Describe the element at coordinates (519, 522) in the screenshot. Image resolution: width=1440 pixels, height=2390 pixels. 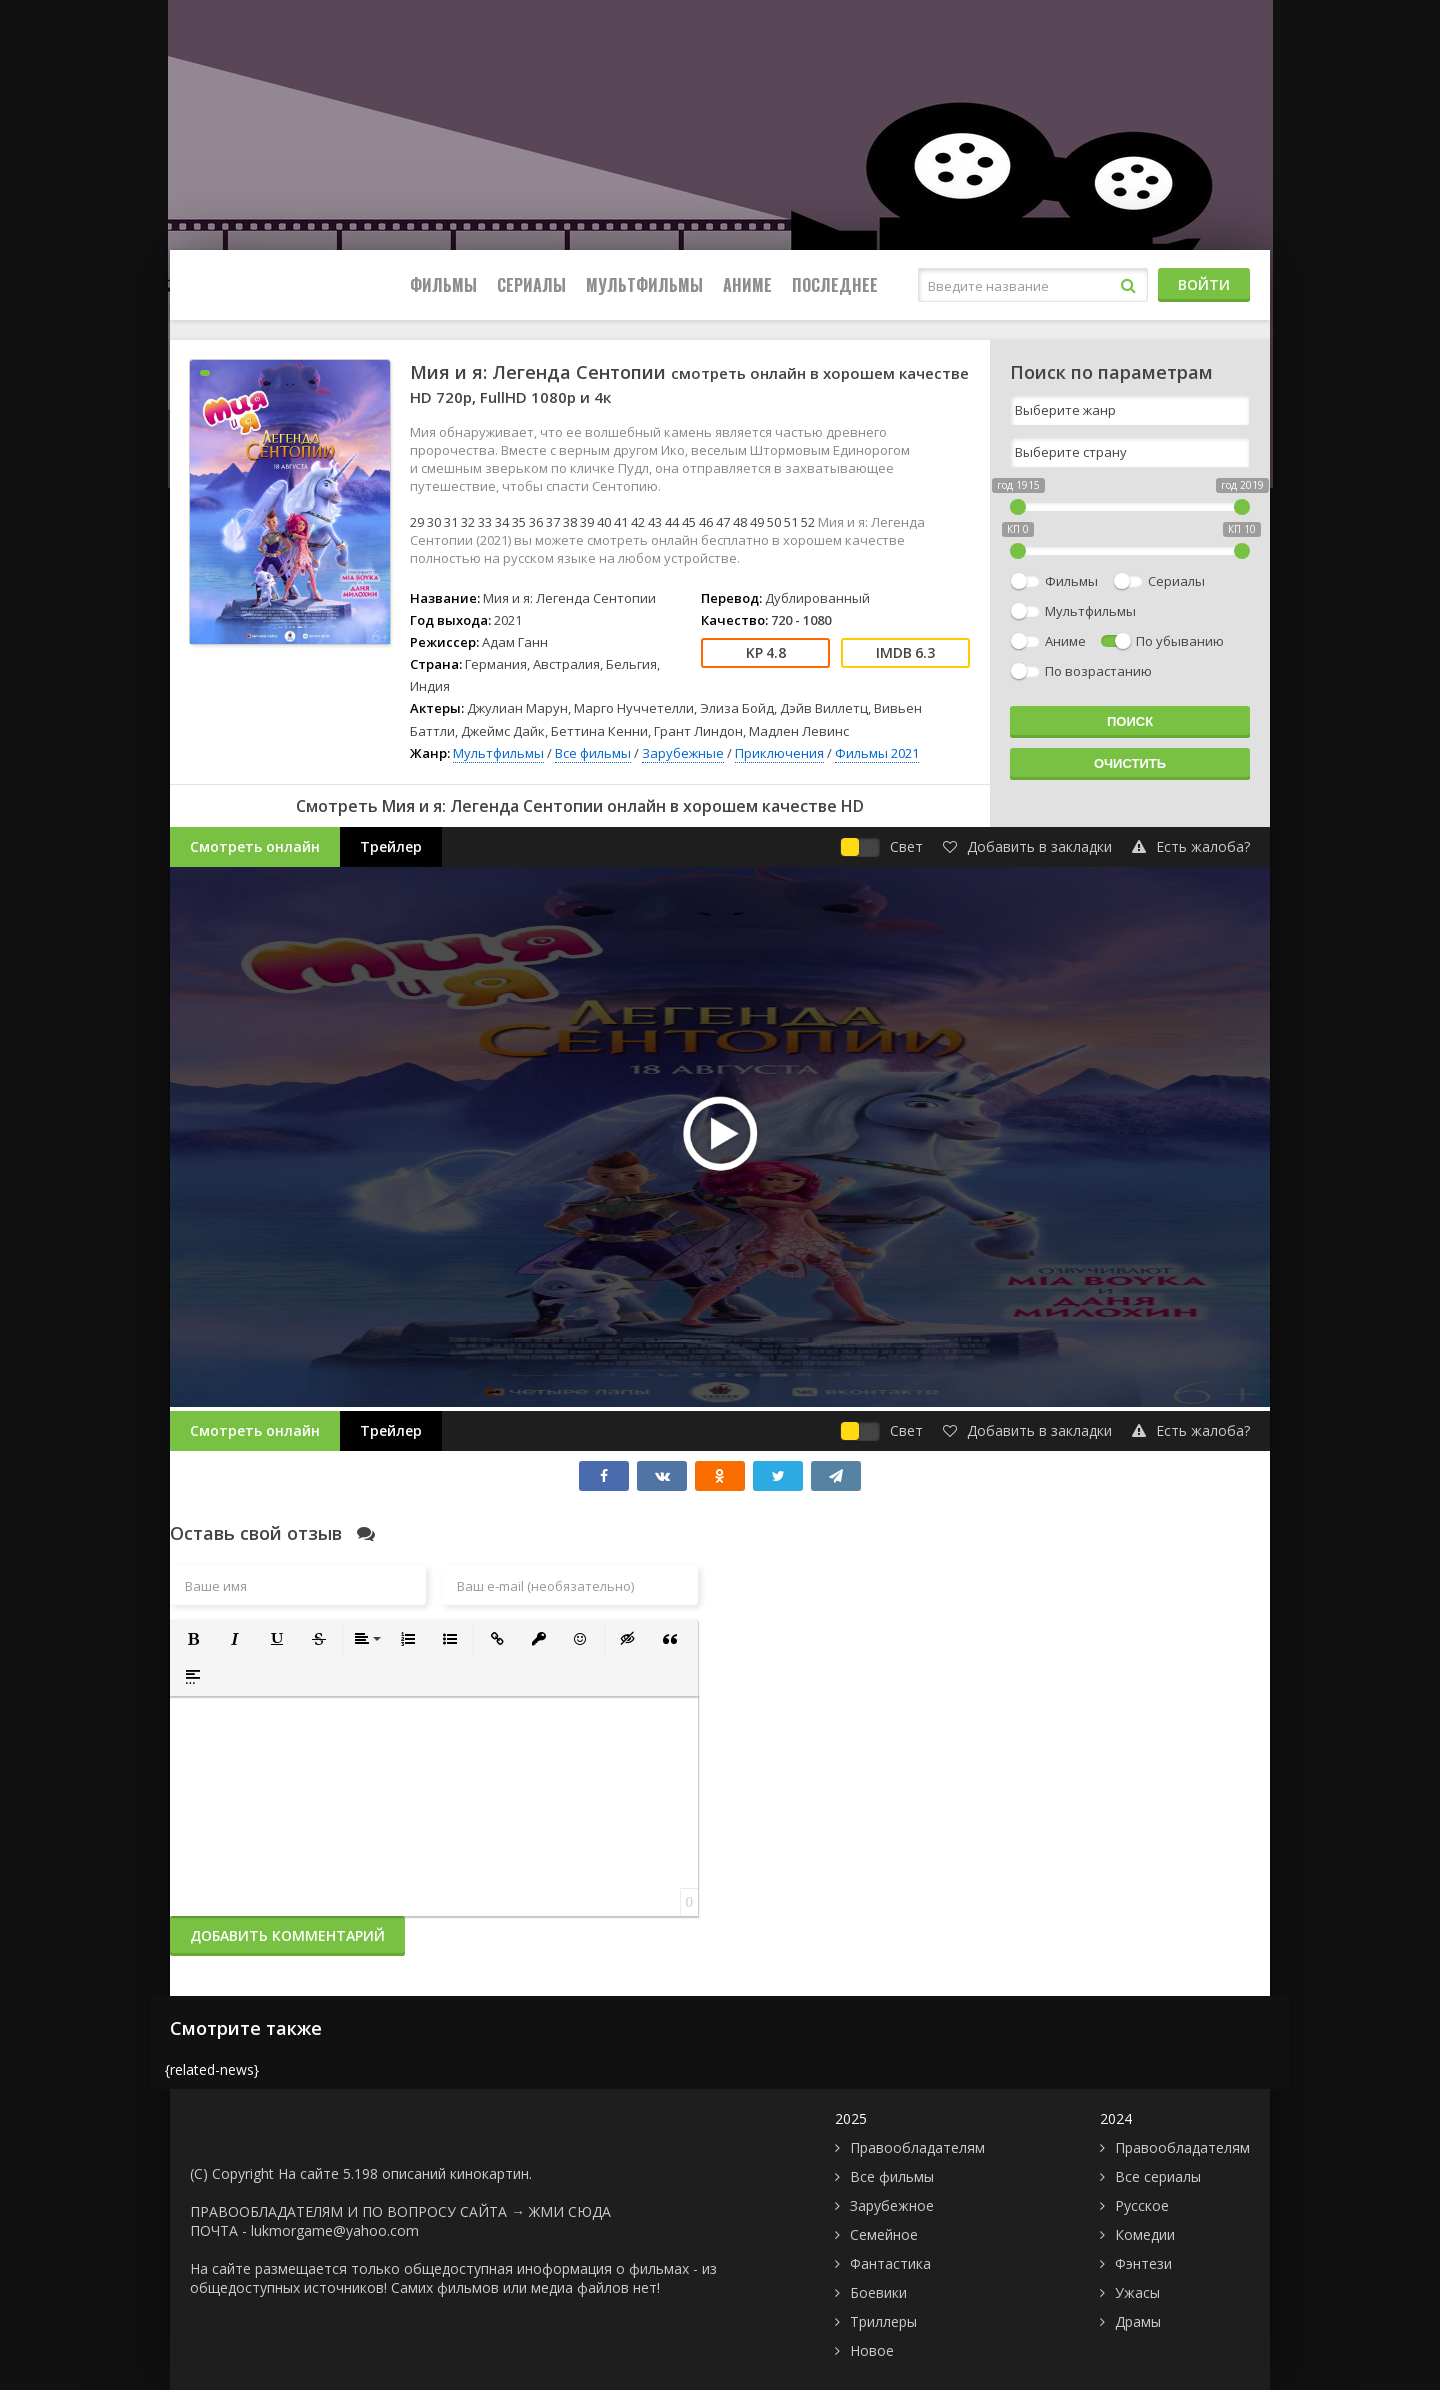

==

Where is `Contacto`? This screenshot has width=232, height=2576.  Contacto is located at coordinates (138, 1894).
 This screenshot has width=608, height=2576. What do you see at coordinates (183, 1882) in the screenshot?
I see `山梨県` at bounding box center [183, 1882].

==

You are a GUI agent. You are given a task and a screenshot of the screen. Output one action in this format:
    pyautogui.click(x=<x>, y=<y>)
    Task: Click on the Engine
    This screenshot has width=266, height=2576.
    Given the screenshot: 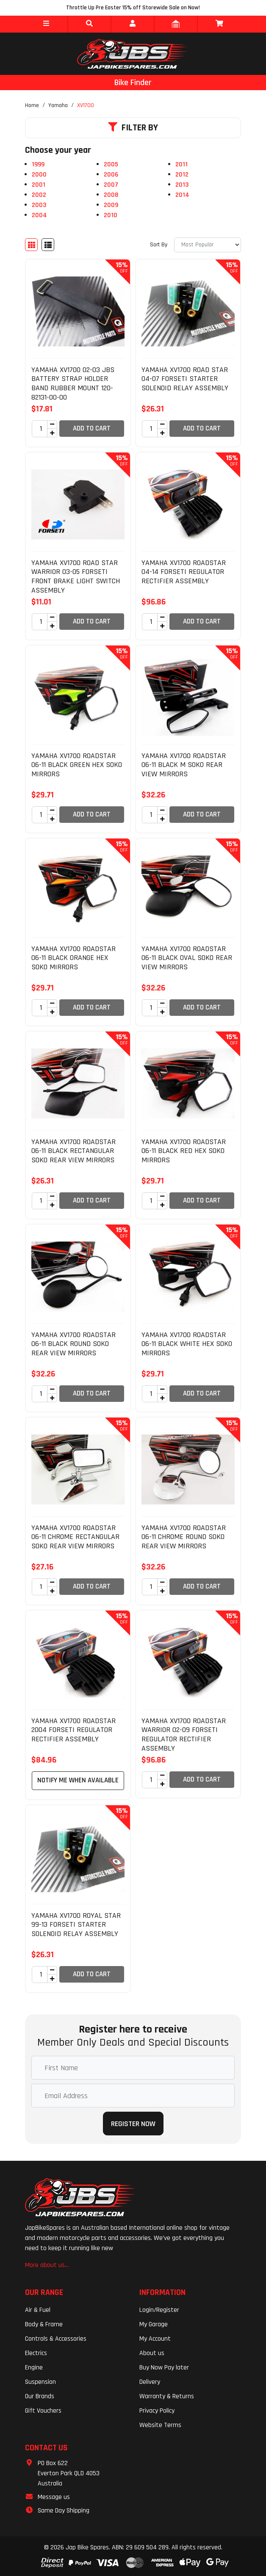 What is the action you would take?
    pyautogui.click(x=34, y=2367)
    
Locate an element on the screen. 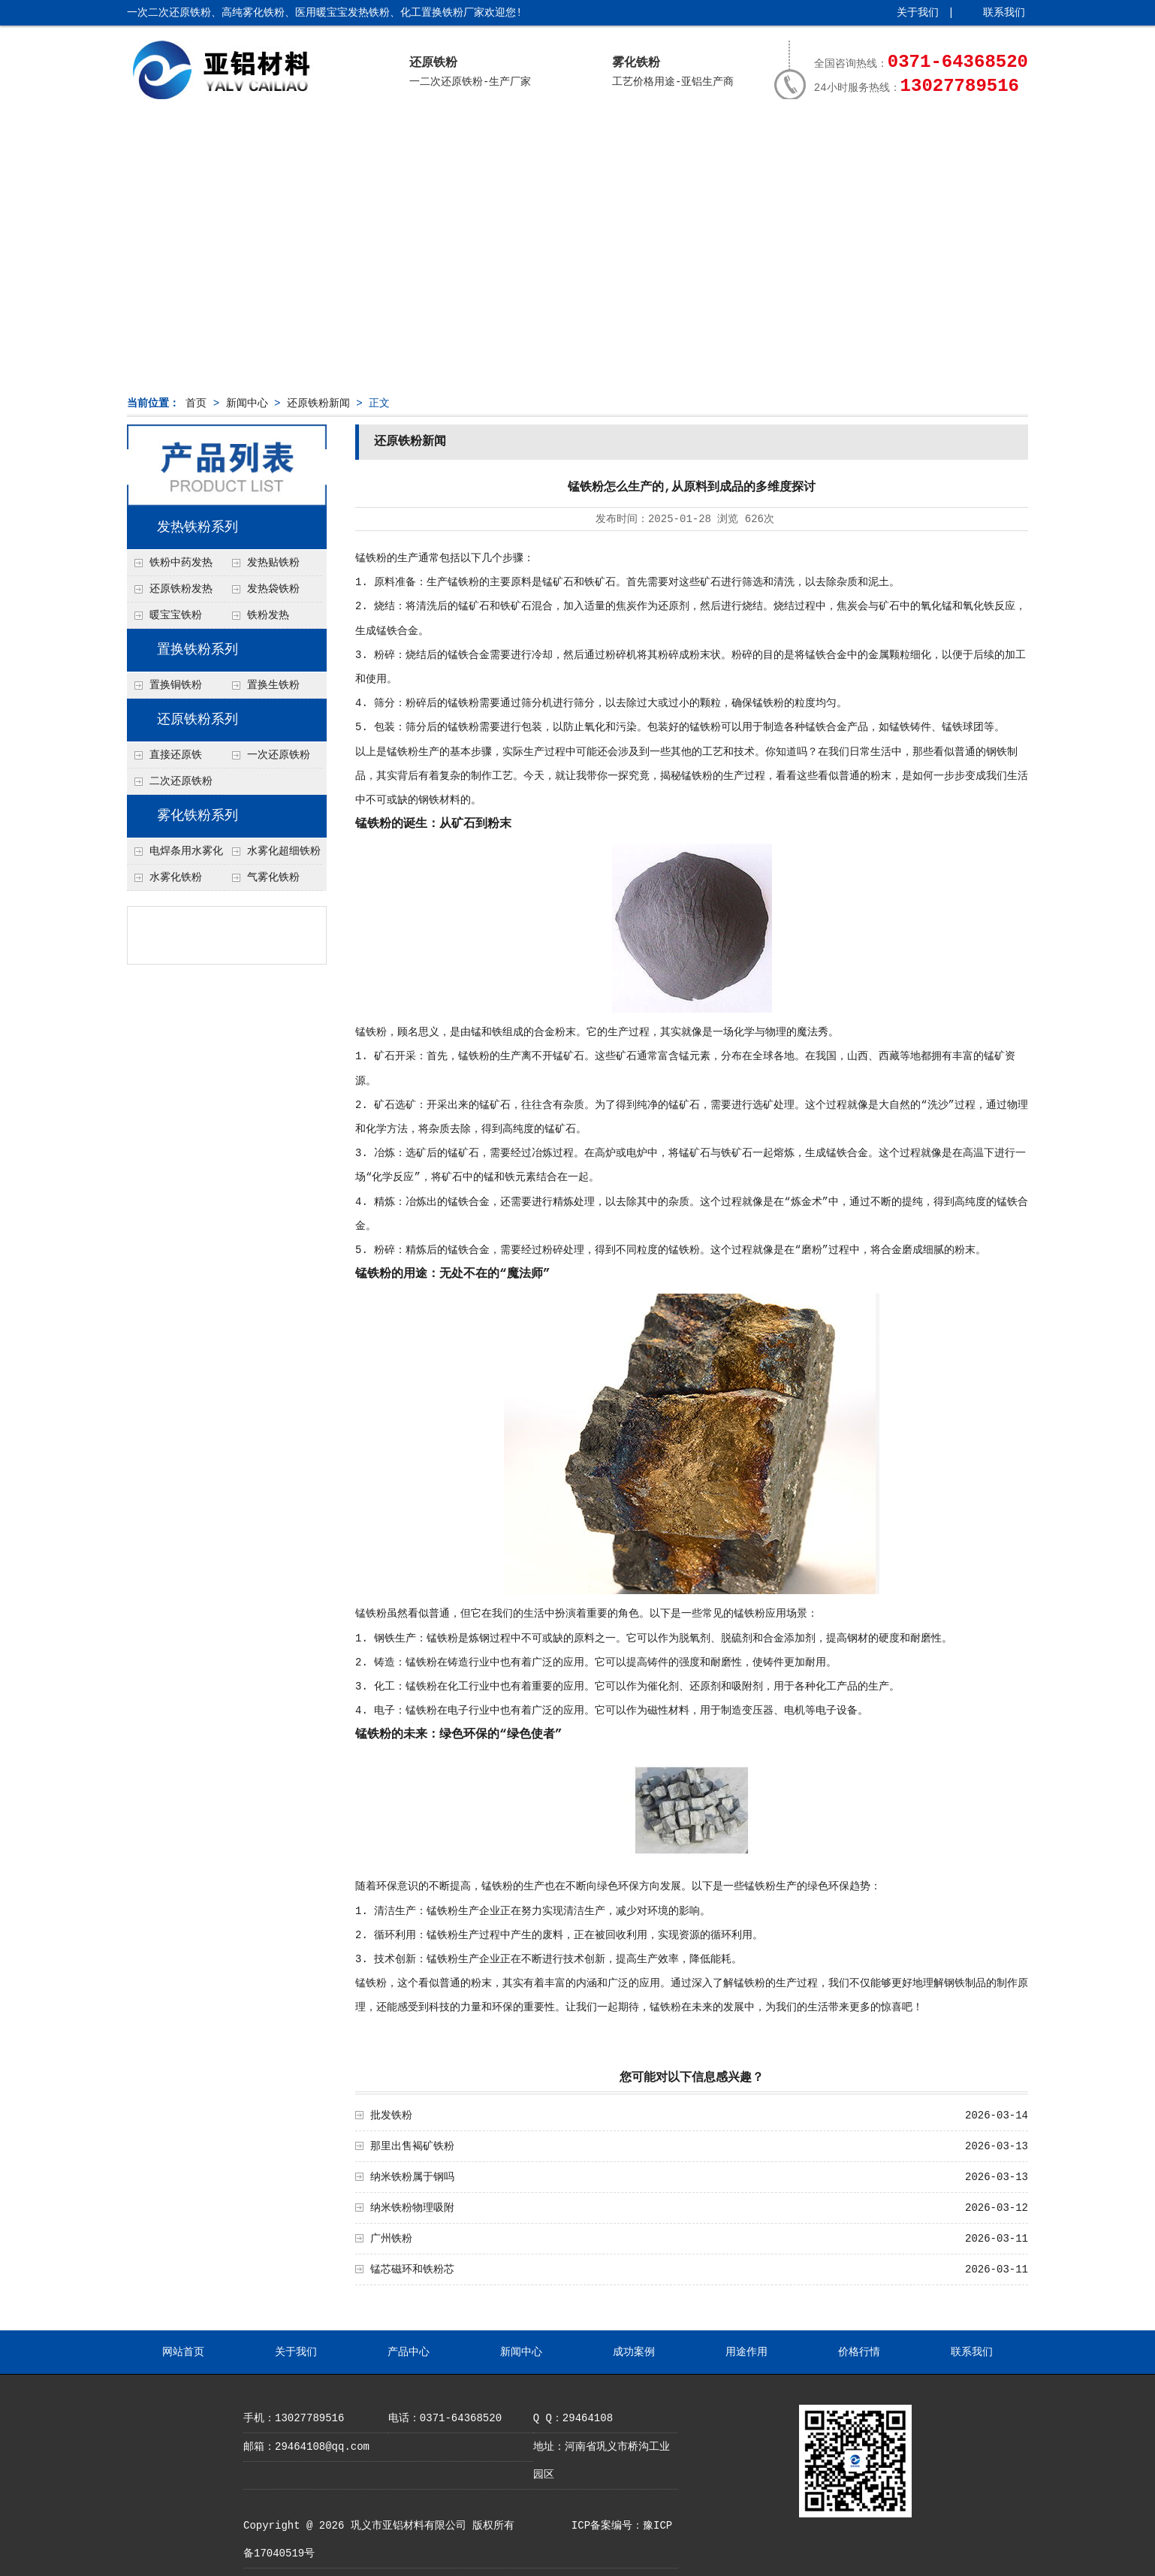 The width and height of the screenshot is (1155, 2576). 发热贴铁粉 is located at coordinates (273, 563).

Exercise brief: Beginning at the line with "You are a GUI" and stopping after the line with "This screenshot has width=266, height=2576.", please write out every line of the data above exactly and nothing else.

Answer to the problem:
You are a GUI agent. You are given a task and a screenshot of the screen. Output one action in this format:
    pyautogui.click(x=<x>, y=<y>)
    Task: Click on the Engine
    This screenshot has width=266, height=2576.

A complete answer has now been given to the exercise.